Ductus contractility in the newborn mouse after genetic and/or prolonged pharmacological COX inhibition in utero. A: newborn pups born to dams with chronic COX-1 (SC560), COX-2 (SC236), or combined COX inhibitors were placed in 80% oxygen for 4 h after birth. Vessel dimensions are expressed as a ratio of DA and AO diameters. Chronic COX inhibition on days 11–14 of gestation (n = 20, 7 litters) did not alter ductus closure after birth, whereas pups with COX-1 (n = 12, 4 litters), COX-2 (n = 23, 13 litters), or combined COX inhibition (n = 29, 11 litters) on days 15–19 of gestation had delayed closure of the ductus compared with controls (n = 12, 4 litters). B: targeted deletion of COX-1 (n = 11, 4 litters) had minimal effect on ductus closure after birth, whereas COX-2 deletion (n = 20, 8 litters) and COX-1/COX-2 double-null pups (n = 12, 6 litters) had a significant delay in ductal closure compared with controls (n = 12, 4 litters).
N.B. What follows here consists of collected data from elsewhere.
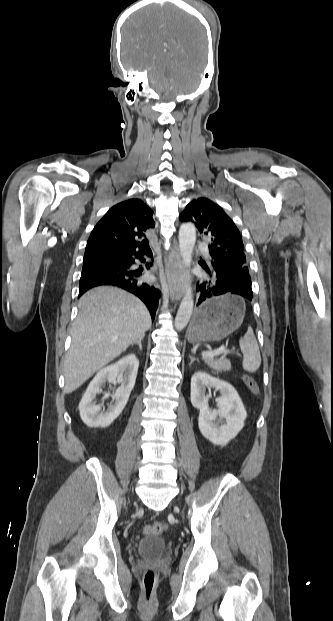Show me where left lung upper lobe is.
<instances>
[{
  "label": "left lung upper lobe",
  "mask_w": 333,
  "mask_h": 621,
  "mask_svg": "<svg viewBox=\"0 0 333 621\" xmlns=\"http://www.w3.org/2000/svg\"><path fill=\"white\" fill-rule=\"evenodd\" d=\"M191 221L199 232L210 238L211 259L222 261L236 270L248 271L241 234L224 210L207 198L193 199L179 216Z\"/></svg>",
  "instance_id": "obj_1"
}]
</instances>
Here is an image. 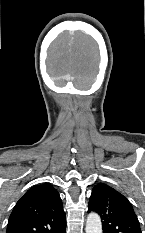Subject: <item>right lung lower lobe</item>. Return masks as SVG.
Returning a JSON list of instances; mask_svg holds the SVG:
<instances>
[{
	"label": "right lung lower lobe",
	"mask_w": 145,
	"mask_h": 233,
	"mask_svg": "<svg viewBox=\"0 0 145 233\" xmlns=\"http://www.w3.org/2000/svg\"><path fill=\"white\" fill-rule=\"evenodd\" d=\"M66 224L60 227L55 233H65Z\"/></svg>",
	"instance_id": "obj_1"
}]
</instances>
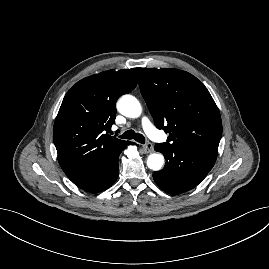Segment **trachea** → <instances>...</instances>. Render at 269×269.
Wrapping results in <instances>:
<instances>
[{
    "instance_id": "trachea-1",
    "label": "trachea",
    "mask_w": 269,
    "mask_h": 269,
    "mask_svg": "<svg viewBox=\"0 0 269 269\" xmlns=\"http://www.w3.org/2000/svg\"><path fill=\"white\" fill-rule=\"evenodd\" d=\"M120 137L122 139H134L141 144L145 143V137L140 133H136L134 130H127Z\"/></svg>"
}]
</instances>
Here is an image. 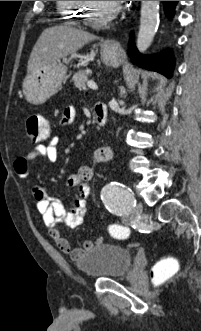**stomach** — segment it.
I'll list each match as a JSON object with an SVG mask.
<instances>
[{
    "mask_svg": "<svg viewBox=\"0 0 201 331\" xmlns=\"http://www.w3.org/2000/svg\"><path fill=\"white\" fill-rule=\"evenodd\" d=\"M101 59L113 67L121 62L120 53L106 45L101 47ZM67 67L60 61L41 68L38 72L26 76L23 92L27 100L33 104H42L55 94L65 80Z\"/></svg>",
    "mask_w": 201,
    "mask_h": 331,
    "instance_id": "obj_1",
    "label": "stomach"
}]
</instances>
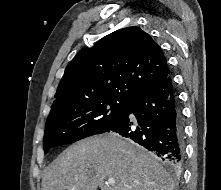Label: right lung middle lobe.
<instances>
[{
    "instance_id": "obj_1",
    "label": "right lung middle lobe",
    "mask_w": 221,
    "mask_h": 190,
    "mask_svg": "<svg viewBox=\"0 0 221 190\" xmlns=\"http://www.w3.org/2000/svg\"><path fill=\"white\" fill-rule=\"evenodd\" d=\"M125 100L103 98L50 111L45 125V153L52 147L74 143L112 129L123 117Z\"/></svg>"
}]
</instances>
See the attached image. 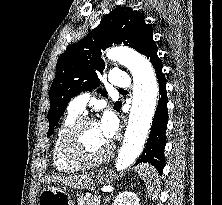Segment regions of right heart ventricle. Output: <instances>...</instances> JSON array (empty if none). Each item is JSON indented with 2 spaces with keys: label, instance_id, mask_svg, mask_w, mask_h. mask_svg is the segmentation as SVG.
Returning a JSON list of instances; mask_svg holds the SVG:
<instances>
[{
  "label": "right heart ventricle",
  "instance_id": "1",
  "mask_svg": "<svg viewBox=\"0 0 222 205\" xmlns=\"http://www.w3.org/2000/svg\"><path fill=\"white\" fill-rule=\"evenodd\" d=\"M77 116V113L69 111L56 132L52 146V162L55 169L58 171L69 172L80 168V165L75 164L66 158L62 148L64 134L76 120Z\"/></svg>",
  "mask_w": 222,
  "mask_h": 205
}]
</instances>
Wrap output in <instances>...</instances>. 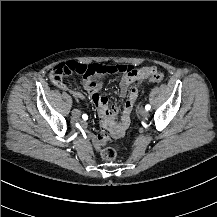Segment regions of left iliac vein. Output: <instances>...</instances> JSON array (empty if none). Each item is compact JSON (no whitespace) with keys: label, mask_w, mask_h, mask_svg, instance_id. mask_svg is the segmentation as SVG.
Segmentation results:
<instances>
[{"label":"left iliac vein","mask_w":217,"mask_h":217,"mask_svg":"<svg viewBox=\"0 0 217 217\" xmlns=\"http://www.w3.org/2000/svg\"><path fill=\"white\" fill-rule=\"evenodd\" d=\"M148 114H149L148 110H146V109H144V108H141V109H140V115H141L142 117H146V116H148Z\"/></svg>","instance_id":"obj_1"}]
</instances>
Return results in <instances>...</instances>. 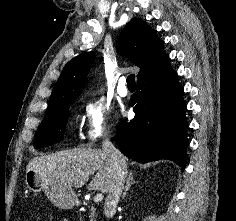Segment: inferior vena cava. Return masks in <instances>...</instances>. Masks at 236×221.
<instances>
[{
  "label": "inferior vena cava",
  "instance_id": "1",
  "mask_svg": "<svg viewBox=\"0 0 236 221\" xmlns=\"http://www.w3.org/2000/svg\"><path fill=\"white\" fill-rule=\"evenodd\" d=\"M102 150L112 168L111 182L104 203V213L109 218L116 211L127 175V166L123 154L110 141L109 131L103 135Z\"/></svg>",
  "mask_w": 236,
  "mask_h": 221
}]
</instances>
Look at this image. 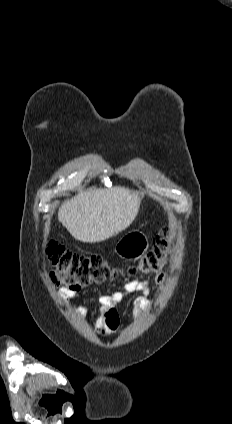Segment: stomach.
Here are the masks:
<instances>
[{
	"mask_svg": "<svg viewBox=\"0 0 232 424\" xmlns=\"http://www.w3.org/2000/svg\"><path fill=\"white\" fill-rule=\"evenodd\" d=\"M148 246V239L143 232L132 231L118 241L115 252L125 259H138L147 251Z\"/></svg>",
	"mask_w": 232,
	"mask_h": 424,
	"instance_id": "obj_1",
	"label": "stomach"
}]
</instances>
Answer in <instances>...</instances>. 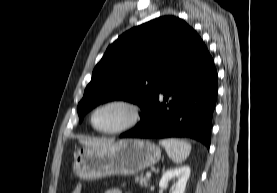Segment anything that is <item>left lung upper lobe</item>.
<instances>
[{"instance_id":"left-lung-upper-lobe-1","label":"left lung upper lobe","mask_w":277,"mask_h":193,"mask_svg":"<svg viewBox=\"0 0 277 193\" xmlns=\"http://www.w3.org/2000/svg\"><path fill=\"white\" fill-rule=\"evenodd\" d=\"M199 35L182 19L164 16L134 27L111 44L78 104L79 121L100 103L119 99L150 109Z\"/></svg>"}]
</instances>
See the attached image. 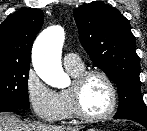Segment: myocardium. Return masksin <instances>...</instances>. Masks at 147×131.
<instances>
[{"mask_svg": "<svg viewBox=\"0 0 147 131\" xmlns=\"http://www.w3.org/2000/svg\"><path fill=\"white\" fill-rule=\"evenodd\" d=\"M92 76H98L102 78L106 82L110 91V98H111L110 105L105 112L99 115L87 114L83 110L81 105V99H80L81 88L85 83V81ZM68 93L71 99L74 115L80 120L86 122H98L107 119L114 113L118 104V92L113 80L107 73L98 69L83 70L78 75H76L73 78L72 86L68 89Z\"/></svg>", "mask_w": 147, "mask_h": 131, "instance_id": "myocardium-1", "label": "myocardium"}]
</instances>
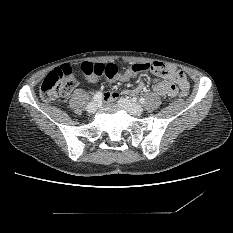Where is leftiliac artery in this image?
<instances>
[{"label": "left iliac artery", "instance_id": "44dca946", "mask_svg": "<svg viewBox=\"0 0 233 233\" xmlns=\"http://www.w3.org/2000/svg\"><path fill=\"white\" fill-rule=\"evenodd\" d=\"M139 102H140L141 104H144V103H145V99H144V98H140V99H139Z\"/></svg>", "mask_w": 233, "mask_h": 233}]
</instances>
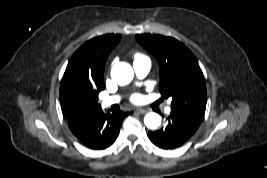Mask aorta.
<instances>
[{"instance_id": "aorta-1", "label": "aorta", "mask_w": 267, "mask_h": 178, "mask_svg": "<svg viewBox=\"0 0 267 178\" xmlns=\"http://www.w3.org/2000/svg\"><path fill=\"white\" fill-rule=\"evenodd\" d=\"M134 77V71L130 64L118 62L111 69V78L119 85L129 84ZM147 128L155 130L161 124V116L155 112L147 113L144 117Z\"/></svg>"}]
</instances>
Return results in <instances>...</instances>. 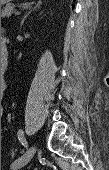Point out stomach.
Listing matches in <instances>:
<instances>
[{
  "label": "stomach",
  "mask_w": 109,
  "mask_h": 170,
  "mask_svg": "<svg viewBox=\"0 0 109 170\" xmlns=\"http://www.w3.org/2000/svg\"><path fill=\"white\" fill-rule=\"evenodd\" d=\"M11 1H13V0H1V6L6 5V4L10 3Z\"/></svg>",
  "instance_id": "stomach-1"
}]
</instances>
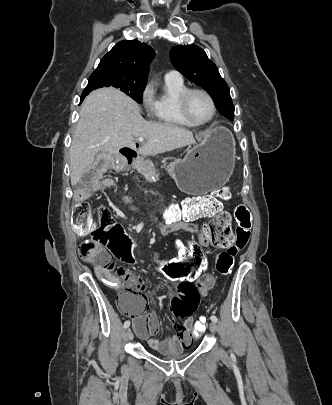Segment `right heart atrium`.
<instances>
[{
	"label": "right heart atrium",
	"mask_w": 332,
	"mask_h": 405,
	"mask_svg": "<svg viewBox=\"0 0 332 405\" xmlns=\"http://www.w3.org/2000/svg\"><path fill=\"white\" fill-rule=\"evenodd\" d=\"M141 102L148 112H151L154 105L153 92L150 85H146L140 96Z\"/></svg>",
	"instance_id": "1"
}]
</instances>
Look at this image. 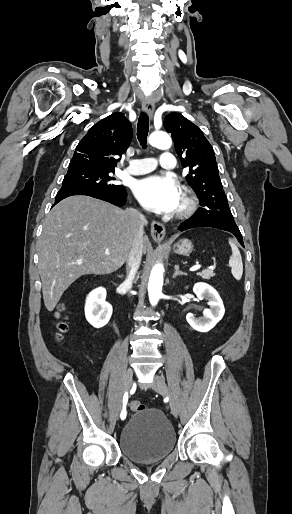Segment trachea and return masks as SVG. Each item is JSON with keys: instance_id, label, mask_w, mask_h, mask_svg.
Here are the masks:
<instances>
[{"instance_id": "3493384b", "label": "trachea", "mask_w": 292, "mask_h": 514, "mask_svg": "<svg viewBox=\"0 0 292 514\" xmlns=\"http://www.w3.org/2000/svg\"><path fill=\"white\" fill-rule=\"evenodd\" d=\"M149 132V118L144 112L140 114L137 124V138L143 149L147 147V136Z\"/></svg>"}]
</instances>
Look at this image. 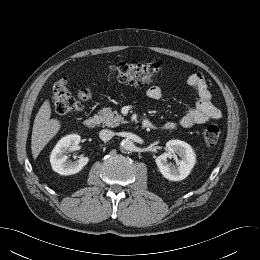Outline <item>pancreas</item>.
Here are the masks:
<instances>
[{"mask_svg": "<svg viewBox=\"0 0 260 260\" xmlns=\"http://www.w3.org/2000/svg\"><path fill=\"white\" fill-rule=\"evenodd\" d=\"M99 122L107 127H116L120 123H125L124 118L117 112L112 111L111 108H103L98 113Z\"/></svg>", "mask_w": 260, "mask_h": 260, "instance_id": "obj_1", "label": "pancreas"}]
</instances>
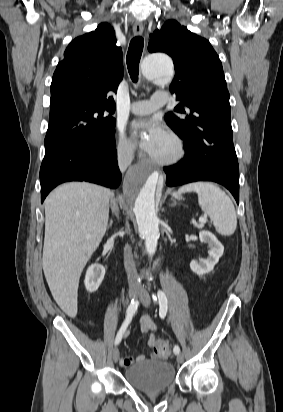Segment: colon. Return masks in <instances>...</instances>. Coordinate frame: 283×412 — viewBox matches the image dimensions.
I'll list each match as a JSON object with an SVG mask.
<instances>
[{
    "label": "colon",
    "instance_id": "colon-1",
    "mask_svg": "<svg viewBox=\"0 0 283 412\" xmlns=\"http://www.w3.org/2000/svg\"><path fill=\"white\" fill-rule=\"evenodd\" d=\"M155 353L160 358L168 357L172 350V344L168 340L159 339L154 344Z\"/></svg>",
    "mask_w": 283,
    "mask_h": 412
}]
</instances>
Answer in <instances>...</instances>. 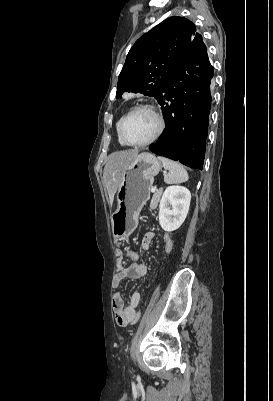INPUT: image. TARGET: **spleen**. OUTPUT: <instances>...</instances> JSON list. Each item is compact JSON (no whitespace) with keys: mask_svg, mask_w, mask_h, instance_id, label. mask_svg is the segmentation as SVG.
<instances>
[{"mask_svg":"<svg viewBox=\"0 0 273 401\" xmlns=\"http://www.w3.org/2000/svg\"><path fill=\"white\" fill-rule=\"evenodd\" d=\"M157 158L161 160L164 168L169 170L168 174L164 176L165 182L174 184V182H185V180H188V172L180 162H174V160H169V158H164V156H157Z\"/></svg>","mask_w":273,"mask_h":401,"instance_id":"spleen-1","label":"spleen"}]
</instances>
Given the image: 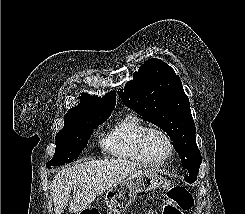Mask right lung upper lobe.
Wrapping results in <instances>:
<instances>
[{"label":"right lung upper lobe","mask_w":245,"mask_h":214,"mask_svg":"<svg viewBox=\"0 0 245 214\" xmlns=\"http://www.w3.org/2000/svg\"><path fill=\"white\" fill-rule=\"evenodd\" d=\"M80 99V104L68 110V113L65 115V124L62 130L66 129L75 117L88 114H110L116 104V93L111 91L102 98L83 93Z\"/></svg>","instance_id":"1"}]
</instances>
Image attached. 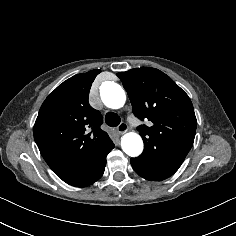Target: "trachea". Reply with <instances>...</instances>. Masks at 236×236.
<instances>
[{
    "label": "trachea",
    "mask_w": 236,
    "mask_h": 236,
    "mask_svg": "<svg viewBox=\"0 0 236 236\" xmlns=\"http://www.w3.org/2000/svg\"><path fill=\"white\" fill-rule=\"evenodd\" d=\"M105 122L109 127H116L120 124L121 118L114 112H108L105 115Z\"/></svg>",
    "instance_id": "1"
}]
</instances>
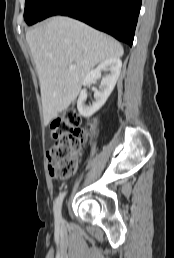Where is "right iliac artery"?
Returning a JSON list of instances; mask_svg holds the SVG:
<instances>
[{
	"mask_svg": "<svg viewBox=\"0 0 174 258\" xmlns=\"http://www.w3.org/2000/svg\"><path fill=\"white\" fill-rule=\"evenodd\" d=\"M66 192L61 193L55 200L54 203V216H55V221L56 223L62 222V217H61V206L63 202V198L65 196Z\"/></svg>",
	"mask_w": 174,
	"mask_h": 258,
	"instance_id": "right-iliac-artery-1",
	"label": "right iliac artery"
}]
</instances>
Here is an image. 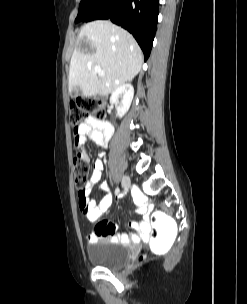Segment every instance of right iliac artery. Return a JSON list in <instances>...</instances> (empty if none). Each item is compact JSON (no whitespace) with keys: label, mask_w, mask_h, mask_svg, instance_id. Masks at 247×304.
Returning <instances> with one entry per match:
<instances>
[{"label":"right iliac artery","mask_w":247,"mask_h":304,"mask_svg":"<svg viewBox=\"0 0 247 304\" xmlns=\"http://www.w3.org/2000/svg\"><path fill=\"white\" fill-rule=\"evenodd\" d=\"M115 194L118 195L119 194V188H116L115 190Z\"/></svg>","instance_id":"82829eb1"}]
</instances>
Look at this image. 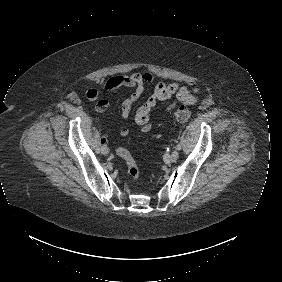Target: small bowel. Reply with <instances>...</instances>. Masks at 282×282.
I'll use <instances>...</instances> for the list:
<instances>
[{
    "label": "small bowel",
    "mask_w": 282,
    "mask_h": 282,
    "mask_svg": "<svg viewBox=\"0 0 282 282\" xmlns=\"http://www.w3.org/2000/svg\"><path fill=\"white\" fill-rule=\"evenodd\" d=\"M155 81V74L152 72H135L129 75H116L111 77L103 86L102 91L96 88H87L85 91V97L89 100H97L95 105V111L98 113L104 112L108 108V101L104 98H100L102 93L111 92L120 87L132 88L133 92L126 98L120 108L121 116L128 118L133 109L135 102L142 96L144 87L147 84H151ZM174 98L173 102L165 109V113H169L170 108L175 104H187L193 105L200 99L199 89H190L181 86L177 83H168L159 81L155 84L152 93L148 96L145 102L137 109L135 113V122L140 126L141 131L147 132L151 129L150 115L152 110L156 107L158 102L169 100ZM129 134V128L123 125L120 129V135L126 137ZM107 138H103L105 143Z\"/></svg>",
    "instance_id": "c3829d8e"
}]
</instances>
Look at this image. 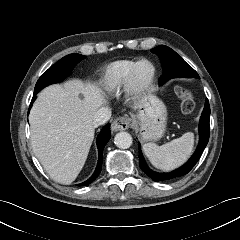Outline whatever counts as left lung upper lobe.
<instances>
[{
	"instance_id": "obj_1",
	"label": "left lung upper lobe",
	"mask_w": 240,
	"mask_h": 240,
	"mask_svg": "<svg viewBox=\"0 0 240 240\" xmlns=\"http://www.w3.org/2000/svg\"><path fill=\"white\" fill-rule=\"evenodd\" d=\"M151 52L157 54L162 61L164 73L159 79L160 84L173 77H199L197 72L171 48L159 45Z\"/></svg>"
}]
</instances>
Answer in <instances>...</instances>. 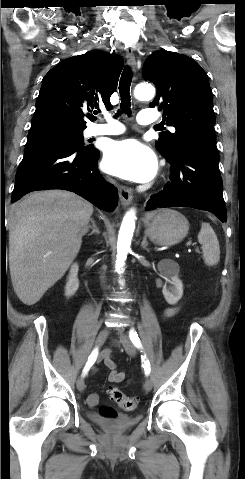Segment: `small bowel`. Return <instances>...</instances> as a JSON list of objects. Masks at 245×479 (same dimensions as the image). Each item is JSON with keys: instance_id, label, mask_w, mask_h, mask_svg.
Listing matches in <instances>:
<instances>
[{"instance_id": "obj_1", "label": "small bowel", "mask_w": 245, "mask_h": 479, "mask_svg": "<svg viewBox=\"0 0 245 479\" xmlns=\"http://www.w3.org/2000/svg\"><path fill=\"white\" fill-rule=\"evenodd\" d=\"M177 312V308H168L164 311L165 317H171ZM100 360L111 370L108 380L112 383H120L125 379V373L117 369L116 363L111 358V353L105 350L101 353ZM87 402L90 406H95L98 403V396L96 394H90L87 398Z\"/></svg>"}]
</instances>
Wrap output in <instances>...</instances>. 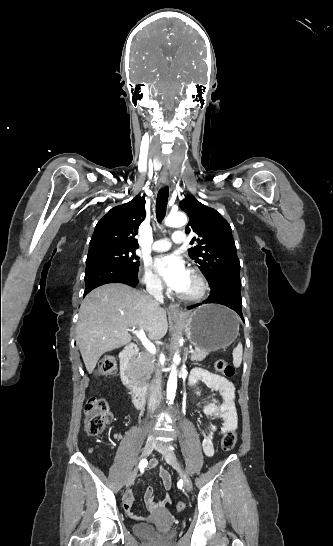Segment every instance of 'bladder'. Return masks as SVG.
Instances as JSON below:
<instances>
[{
	"mask_svg": "<svg viewBox=\"0 0 333 546\" xmlns=\"http://www.w3.org/2000/svg\"><path fill=\"white\" fill-rule=\"evenodd\" d=\"M133 531L140 537H156L161 538L166 536L160 532L154 525L148 523H138L134 525Z\"/></svg>",
	"mask_w": 333,
	"mask_h": 546,
	"instance_id": "31cf9c89",
	"label": "bladder"
}]
</instances>
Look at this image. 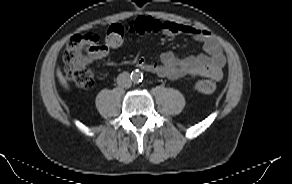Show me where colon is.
Wrapping results in <instances>:
<instances>
[{"instance_id": "1", "label": "colon", "mask_w": 292, "mask_h": 184, "mask_svg": "<svg viewBox=\"0 0 292 184\" xmlns=\"http://www.w3.org/2000/svg\"><path fill=\"white\" fill-rule=\"evenodd\" d=\"M141 34H152L159 31V25L151 19H143L138 24ZM125 37V28L120 24H112L104 42L94 33L75 35L69 41L63 55L65 74L76 86L90 88L94 84V74L88 67L89 62L110 48L119 47ZM196 89L203 94H211L216 90V84L209 79L196 83Z\"/></svg>"}]
</instances>
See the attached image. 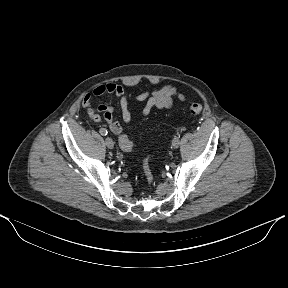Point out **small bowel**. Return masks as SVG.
<instances>
[{
    "instance_id": "obj_1",
    "label": "small bowel",
    "mask_w": 288,
    "mask_h": 288,
    "mask_svg": "<svg viewBox=\"0 0 288 288\" xmlns=\"http://www.w3.org/2000/svg\"><path fill=\"white\" fill-rule=\"evenodd\" d=\"M104 94H112L117 98L122 120L125 123H130L133 119L129 109V101L131 99L138 102H145L141 111L143 117H147L154 108L159 110L169 109L176 101H183L185 99L184 94L174 84L164 85L152 92L145 91L138 94H129L126 92L123 85L109 82L97 86L91 93L86 94L82 100V106L89 113L92 111L90 108L91 98L101 97ZM96 112L103 114L113 134L117 135L119 138L126 136L123 127L114 118L115 109L112 106L100 105Z\"/></svg>"
}]
</instances>
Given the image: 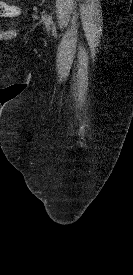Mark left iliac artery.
<instances>
[{
    "mask_svg": "<svg viewBox=\"0 0 133 275\" xmlns=\"http://www.w3.org/2000/svg\"><path fill=\"white\" fill-rule=\"evenodd\" d=\"M43 18H44V20L47 24L52 25L53 29L55 28L54 24H53V21H52V18L49 15L44 13Z\"/></svg>",
    "mask_w": 133,
    "mask_h": 275,
    "instance_id": "44dca946",
    "label": "left iliac artery"
}]
</instances>
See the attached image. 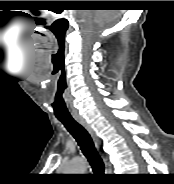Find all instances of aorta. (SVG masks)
<instances>
[{
	"instance_id": "1",
	"label": "aorta",
	"mask_w": 174,
	"mask_h": 184,
	"mask_svg": "<svg viewBox=\"0 0 174 184\" xmlns=\"http://www.w3.org/2000/svg\"><path fill=\"white\" fill-rule=\"evenodd\" d=\"M86 171V164L83 160L73 161L65 170L67 174H84Z\"/></svg>"
}]
</instances>
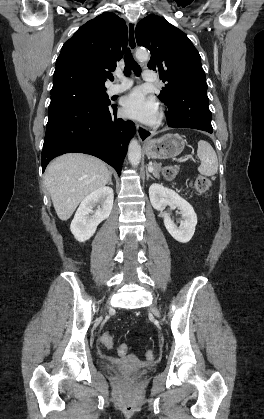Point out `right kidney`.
Instances as JSON below:
<instances>
[{
	"mask_svg": "<svg viewBox=\"0 0 264 419\" xmlns=\"http://www.w3.org/2000/svg\"><path fill=\"white\" fill-rule=\"evenodd\" d=\"M114 193L110 187H101L86 196L77 209L71 222V232L75 239L84 242L95 233L97 226L111 213ZM100 204L101 208L93 211Z\"/></svg>",
	"mask_w": 264,
	"mask_h": 419,
	"instance_id": "right-kidney-1",
	"label": "right kidney"
}]
</instances>
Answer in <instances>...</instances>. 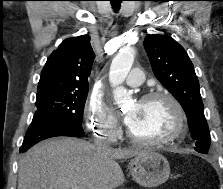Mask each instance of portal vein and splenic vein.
<instances>
[{"mask_svg":"<svg viewBox=\"0 0 223 189\" xmlns=\"http://www.w3.org/2000/svg\"><path fill=\"white\" fill-rule=\"evenodd\" d=\"M70 189H82V187L78 185H70Z\"/></svg>","mask_w":223,"mask_h":189,"instance_id":"portal-vein-and-splenic-vein-1","label":"portal vein and splenic vein"}]
</instances>
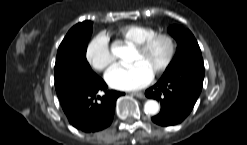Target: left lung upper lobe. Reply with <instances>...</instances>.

Closure of the ductus of COX-1 null pups chronically exposed to COX-2 inhibitor in utero (n = 16, 6 litters) was also significantly delayed. KO, knockout. *P < 0.05 compared with untreated newborns at 4 h of age.

Fig. 6

Responsiveness of the newborn patent ductus arteriosus. Newborn pups born to dams with chronic COX-1 (SC560) plus COX-2 (SC236) inhibition on days 15–19 of gestation were placed in 80% oxygen for 4 h after birth. Vessel dimensions are expressed as a ratio of DA and AO diameters. Ductus closure rates of pups treated with saline (n = 24, 12 litters), l-NAME (n = 21, 6 litters), or U-46619 (n = 24, 7 litters) were significantly delayed compared with untreated controls (n = 12, 4 litters; P < 0.05) but did not differ between the treatment groups. Similarly, there was no difference in ductus caliber between saline-treated (n = 15, 5 litters) and l-NAME-treated (n = 14, 4 litters) COX-1 null pups chronically exposed to COX-2 inhibitor in utero.